Spatial Ability Plays Major Role in Creativity and Technical Innovation / by Steve Yohanan

 
Image credit: Steve Yohanan

Image credit: Steve Yohanan

 

Nature recently posted an article entitled How to Raise a Genius: Lessons from a 45-Year Study of Super-Smart Children.  The article profiles Johns Hopkins professor of Psychology Dr. Julian Stanley and outlines the history and outcomes of his longitudinal studies from The Study of Mathematically Precocious Youth (SMPY).

SMPY began in 1971 and continues today, currently at the Peabody College of Vanderbilt University.  The research's general premise was to examine gifted children vis-a-vis their unique educational needs; "gifted" being defined as a child scoring above 700 (out of 800) on the SAT by the age of 13.  An extensive summary of SMPY research is detailed in Lubinski & Benbow, 2006.

The Nature article highlighted several findings of Stanley's research, two of which I found particularly interesting.  The first was in contradiction to professor of Psychology Dr. K. Anders Ericsson's research into expert performance, namely through deliberate practice.

Such results contradict long-established ideas suggesting that expert performance is built mainly through practice — that anyone can get to the top with enough focused effort of the right kind.
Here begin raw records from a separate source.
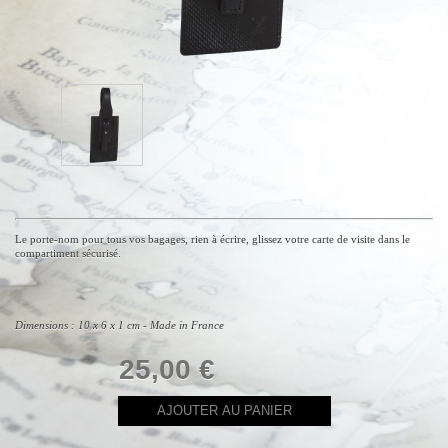
Le porte-nom pour tous vos bagages, rien à écrire, glissez votre carte de visite dans le
compartiment sécurisé.
Dimensions : 10 x 6 x 1 cm - Made in France
25,00 €
AJOUTER AU PANIER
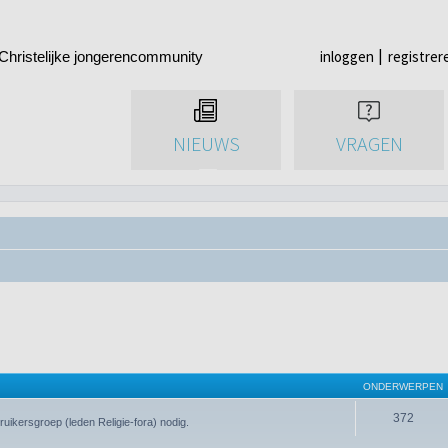
inloggen
registrer
Christelijke jongerencommunity
NIEUWS
VRAGEN
ONDERWERPEN
372
uikersgroep (leden Religie-fora) nodig.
SMPY, by contrast, suggests that early cognitive ability has more effect on achievement than either deliberate practice or environmental factors such as socio-economic status.

The second interesting result weighed innate math and verbal ability against spatial ability, finding that the latter was majority factor in creative thinking and technical innovation.

The findings, which dovetail with those of other recent studies, suggest that spatial ability plays a major part in creativity and technical innovation. “I think it may be the largest known untapped source of human potential,” says Lubinski, who adds that students who are only marginally impressive in mathematics or verbal ability but high in spatial ability often make exceptional engineers, architects and surgeons. “And yet, no admissions directors I know of are looking at this, and it’s generally overlooked in school-based assessments.”